The company announced its beta launch for V.me, with merchants PacSun.com and Buy.com. Now, on both websites, you will see the V.me seal and can make impulse buying even faster.
POS in the future
Both V.me and MasterCard’s PayPass Wallet highlighted that they will roll out point-of-sale and as a mobile application in the future.
Square already has a POS system that leverages the iPad called Register. And PayPal is working on its own so it seems like Visa and MasterCard are following suit but certainly not keeping pace as you would think their money could assist in doing.
American Express in also in the game, or at least announcing its hat in the ring.
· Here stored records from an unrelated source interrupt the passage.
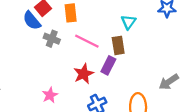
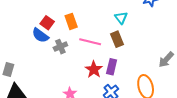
gray cross: (52, 39) -> (60, 47), turned -32
purple rectangle: (108, 65) -> (112, 67), moved

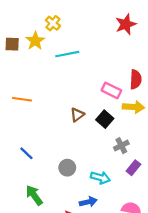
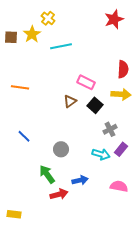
pink rectangle: (111, 90) -> (86, 82), moved
cyan arrow: (100, 178) -> (101, 154), moved
green arrow: (34, 195) -> (47, 174), moved

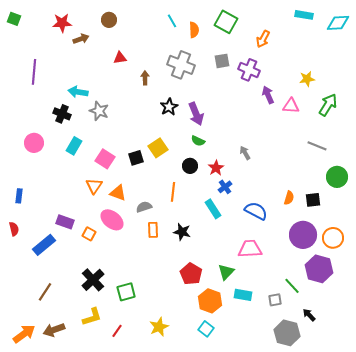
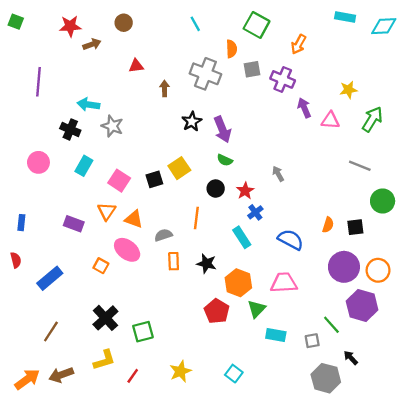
orange semicircle: (194, 30) -> (232, 49), moved
purple rectangle: (65, 222) -> (74, 224), moved
orange hexagon: (210, 301) -> (238, 283), moved

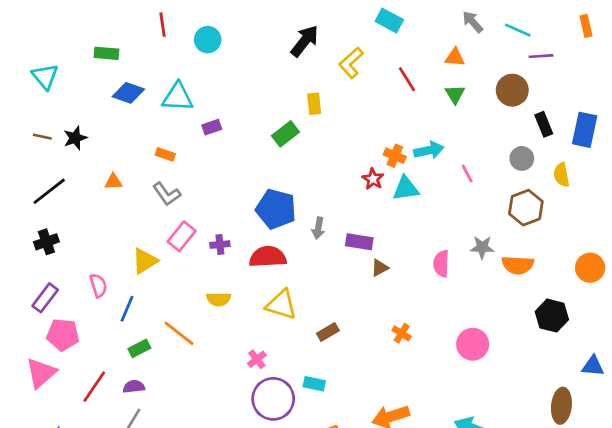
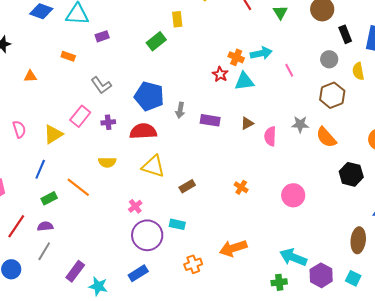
gray L-shape: (167, 194) -> (101, 85), moved
orange semicircle: (518, 265) -> (326, 137), turned 45
brown triangle: (380, 268) -> (247, 123), moved
pink semicircle: (98, 285) -> (19, 129), moved

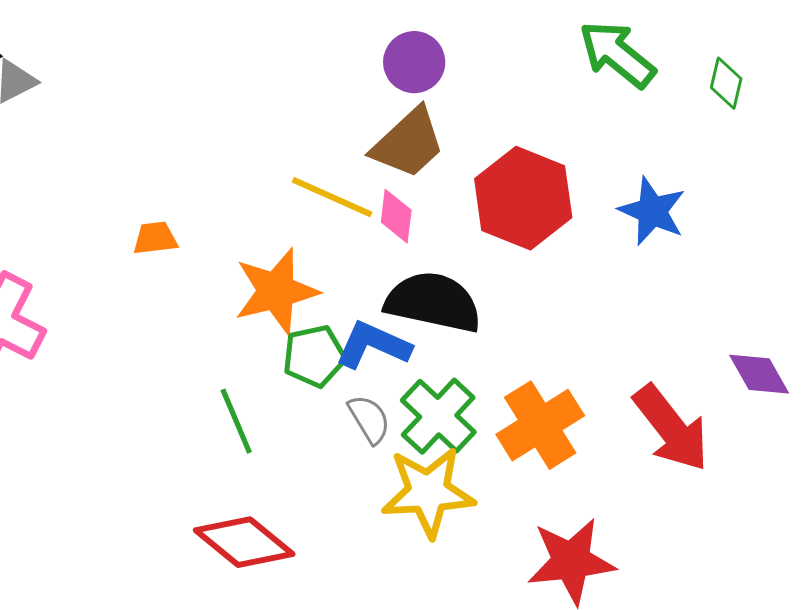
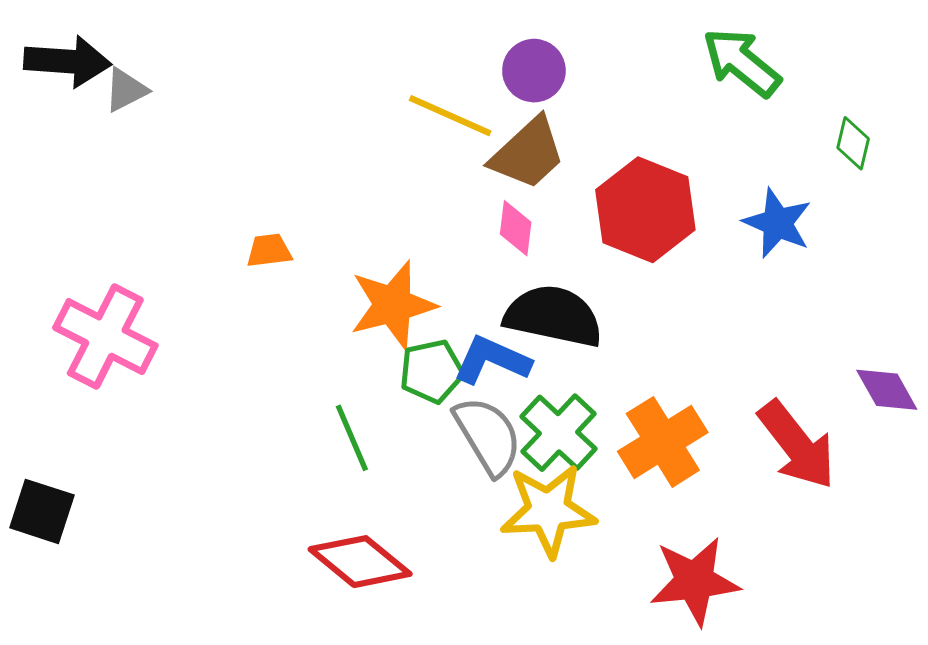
green diamond: (726, 83) -> (853, 143), moved
yellow line: (332, 197) -> (450, 116), moved
gray semicircle: (369, 419) -> (488, 436), size x1.6

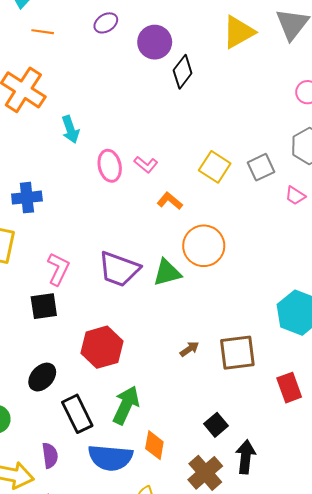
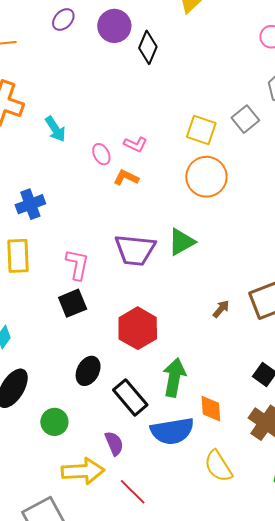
pink ellipse: (110, 166) -> (101, 154), size x0.7
orange L-shape: (170, 201) -> (126, 178), moved
orange circle: (204, 246) -> (206, 177), moved

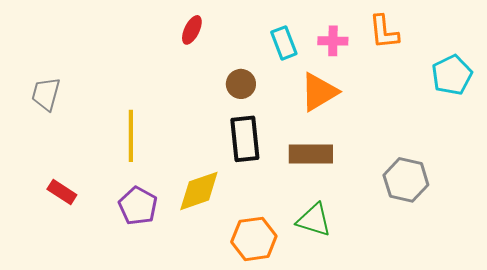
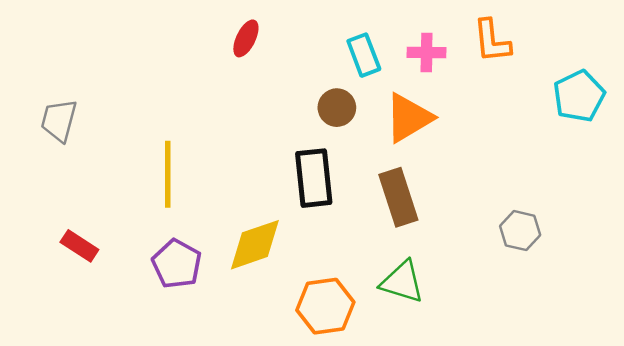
brown circle: (241, 84) -> (337, 108), moved
brown rectangle: (311, 154) -> (398, 197), turned 72
gray hexagon: (406, 180) -> (520, 231), size x0.7

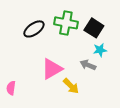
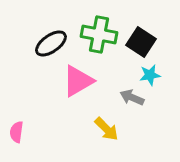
pink triangle: (52, 69) -> (78, 81), moved

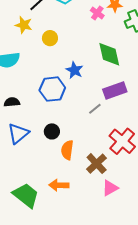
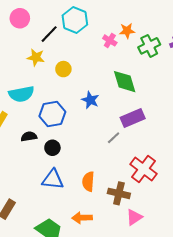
blue hexagon: (52, 89) -> (52, 114), moved
black circle: (52, 131) -> (52, 148), moved
blue triangle: (18, 133) -> (53, 179), moved, turned 50
brown cross: (97, 164) -> (119, 193), turned -30

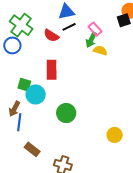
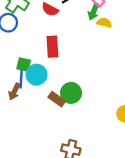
blue line: (19, 122) -> (21, 79), moved
brown rectangle: (32, 149) -> (57, 99), moved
The company previously announced Serve platform, which allows peer-to-peer payments much like Bump and Square offer.
Last month we reported that Square appears to be hitting the pavement for new funding and an awe-inspiring valuation of $4 billion, according to multiple sources.
If the company hits its goal, and with all the buzz around the mobile payment service I bet it will, it will have quadrupled its worth in a matter of just 10 months.
The three-year-old company founded by Twitter pioneer, Jack Dorsey is changing the whole system of transactions across the nation by providing cardless, and now register less, systems of retail.
Over the last few months, Square has been rolling out new apps, services and deals with millions of individuals, restaurants, and retail locations that want to reduce hardware costs and join the techno-savvy paperless revolution.
Also reported last month, was the information that mobile payments could become as common as swiping a credit card by 2020.
Approximately 65% of experts surveyed in the study agreed that mobile payments would take off by 2020, while 33% of experts agreed with a more negative statement, which said that consumers wouldn’t trust mobile payments to replace cash and credit cards by 2020.
Recent Pew Internet surveys have found that one in 10 Americans have used their cell phone to make a charitable contribution by text message; more than one-third of smartphone owners have used their phones to do online banking services like paying bills or checking a balance; and 46% of apps users have purchased an app using a mobile device. So the comfort is growing with phone transactions, but all of these mobile payment companies that have been making waves over the last few months are hoping that you'll feel fine leaving home with just your phone in the very near future.
Now may be the time when everyone jumps in the pool, but the next big deal will be how each company differentiates its service and who can continually innovate their products and sign-on the most customers. There is always room for many players in the payment game, but as far as technical innovation and imagination, Square may still prove to have the upper hand.